Investment should favour deep tech, not just app-based conveniences. Marketing should project Indian products globally, not merely resell Western solutions under local branding. Venture capital must be encouraged to stay patient rather than chase quick foreign acquisitions.
Not Reform
Above all, the state must stop confusing grand announcements with structural reform. Big-ticket summits and glossy brochures cannot replace long-term ecosystem building. Real capability grows quietly in labs, factories and classrooms — not on ceremonial stages.
And here is where another uncomfortable truth emerges: India’s universities, which should be the crucibles of innovation, are often failing the moment.

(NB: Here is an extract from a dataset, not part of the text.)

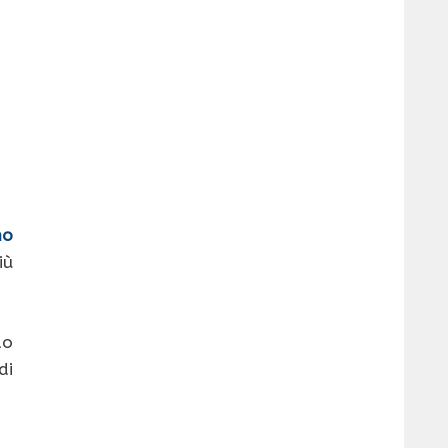
no
iù
do
di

Too much “academic” research has slipped into what can only be called humbug — papers written for promotion metrics, conferences attended for travel grants, jargon-heavy studies with little practical value. The obsession with quantity over quality has created a mountain of publications but very few breakthroughs. Patent filings are low. Technology transfers are rare. Industry collaboration remains cosmetic.
While global institutions race ahead with foundational AI research, many Indian campuses are content recycling second-hand ideas. Students learn frameworks but rarely build original systems. Laboratories lack cutting-edge hardware. Faculty incentives reward citation counts rather than usable inventions. The result is predictable: dependency on imported knowledge.
If universities do not produce serious research, the private sector will always look abroad. If campuses cannot incubate deep-tech startups, the best minds will migrate. Brain drain is not merely about salaries; it is about ecosystems that respect excellence.
The stakes are too high for complacency. Artificial Intelligence is not some inevitable civilisational leap that every nation must chase at any cost. It is a tool — powerful, expensive and potentially disruptive. It raises serious ethical, social and economic risks, from job losses to monopolies and concentrated control. Blindly treating it as destiny would be as reckless as ignoring it altogether.
What matters is not whether India “wins” an AI race, but whether it retains judgment and sovereignty. Mastery should mean understanding the technology well enough to regulate it, limit its harms and deploy it only where it truly serves public good. Dependence, not delay, is the real danger. A country that imports intelligence without building its own capacity does not modernise — it mortgages its future.
India must therefore move with caution, clarity and self-reliance — neither starry-eyed nor submissive. In the end, technology should serve the nation, not the other way around.